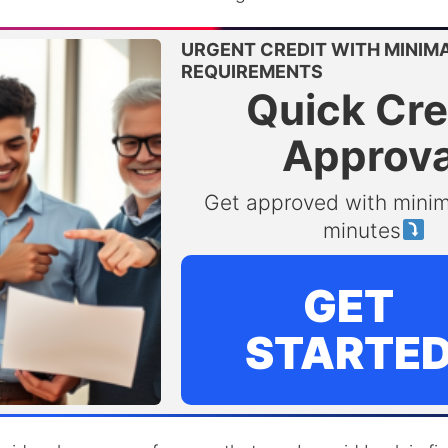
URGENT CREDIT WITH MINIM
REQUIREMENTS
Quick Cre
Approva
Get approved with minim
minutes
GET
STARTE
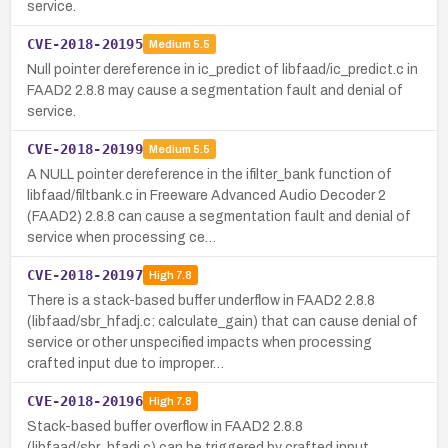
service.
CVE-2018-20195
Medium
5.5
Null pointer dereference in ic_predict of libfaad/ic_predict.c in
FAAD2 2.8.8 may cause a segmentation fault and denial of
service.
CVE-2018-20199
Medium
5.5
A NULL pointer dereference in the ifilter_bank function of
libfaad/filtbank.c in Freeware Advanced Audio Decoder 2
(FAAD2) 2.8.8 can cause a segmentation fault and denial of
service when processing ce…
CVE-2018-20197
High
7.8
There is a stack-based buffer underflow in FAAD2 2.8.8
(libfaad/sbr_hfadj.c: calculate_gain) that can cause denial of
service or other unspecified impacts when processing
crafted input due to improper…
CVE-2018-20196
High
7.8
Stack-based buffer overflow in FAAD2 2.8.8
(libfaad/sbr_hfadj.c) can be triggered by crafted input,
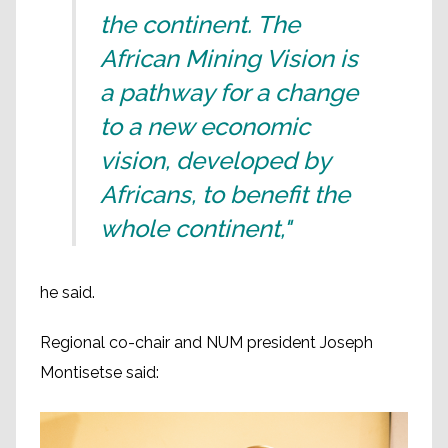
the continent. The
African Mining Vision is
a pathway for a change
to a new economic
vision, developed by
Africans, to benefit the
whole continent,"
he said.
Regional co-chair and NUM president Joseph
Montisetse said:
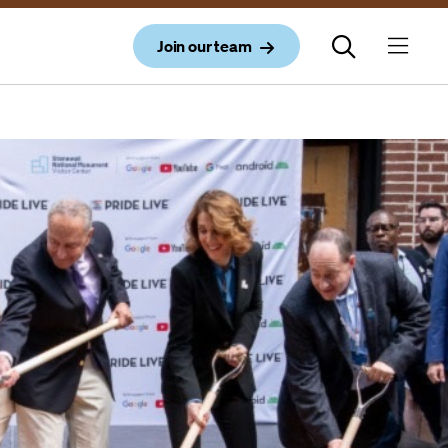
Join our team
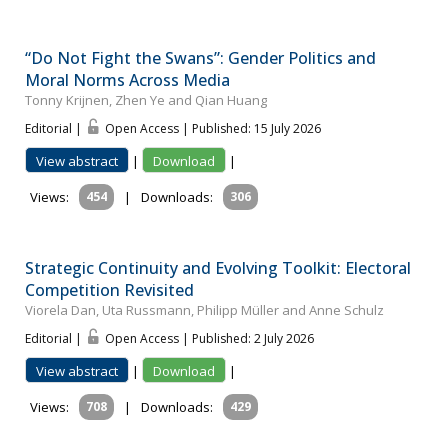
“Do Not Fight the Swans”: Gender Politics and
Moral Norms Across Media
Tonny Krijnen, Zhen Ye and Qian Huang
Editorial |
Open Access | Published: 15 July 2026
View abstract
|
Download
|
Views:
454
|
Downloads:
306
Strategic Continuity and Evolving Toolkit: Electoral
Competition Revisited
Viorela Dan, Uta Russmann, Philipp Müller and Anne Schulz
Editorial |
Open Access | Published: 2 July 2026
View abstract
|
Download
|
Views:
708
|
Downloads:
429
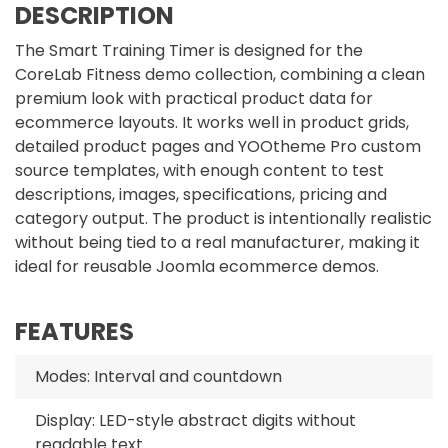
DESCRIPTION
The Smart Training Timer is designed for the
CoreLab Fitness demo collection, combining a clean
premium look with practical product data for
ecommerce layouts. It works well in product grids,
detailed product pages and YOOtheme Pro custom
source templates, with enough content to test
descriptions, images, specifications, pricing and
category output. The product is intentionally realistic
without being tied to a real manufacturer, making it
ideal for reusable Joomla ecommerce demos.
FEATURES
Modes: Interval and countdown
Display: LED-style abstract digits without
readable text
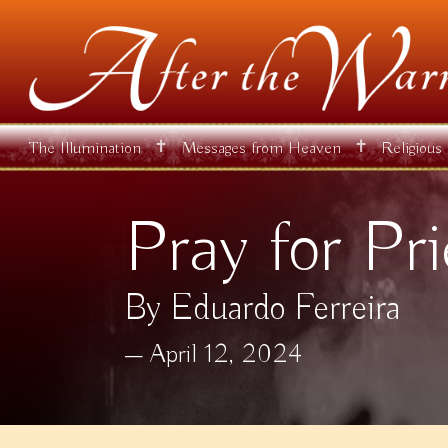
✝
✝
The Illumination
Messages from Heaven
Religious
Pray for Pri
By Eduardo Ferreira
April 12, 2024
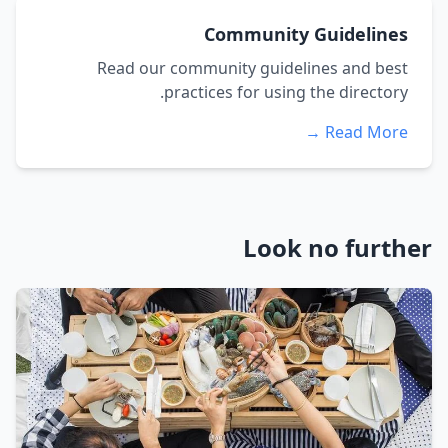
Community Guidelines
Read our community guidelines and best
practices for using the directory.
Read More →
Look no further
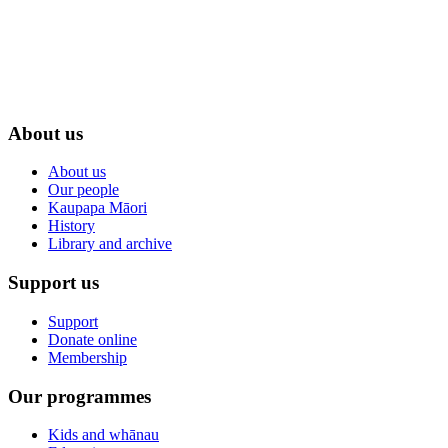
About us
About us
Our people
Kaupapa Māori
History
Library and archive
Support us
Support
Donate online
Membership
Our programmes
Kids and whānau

* **Directions for this task**
Your task is to copy every line of the entries that contains the string "buffer".

* **Written response**
There is a stack-based buffer underflow in FAAD2 2.8.8
Stack-based buffer overflow in FAAD2 2.8.8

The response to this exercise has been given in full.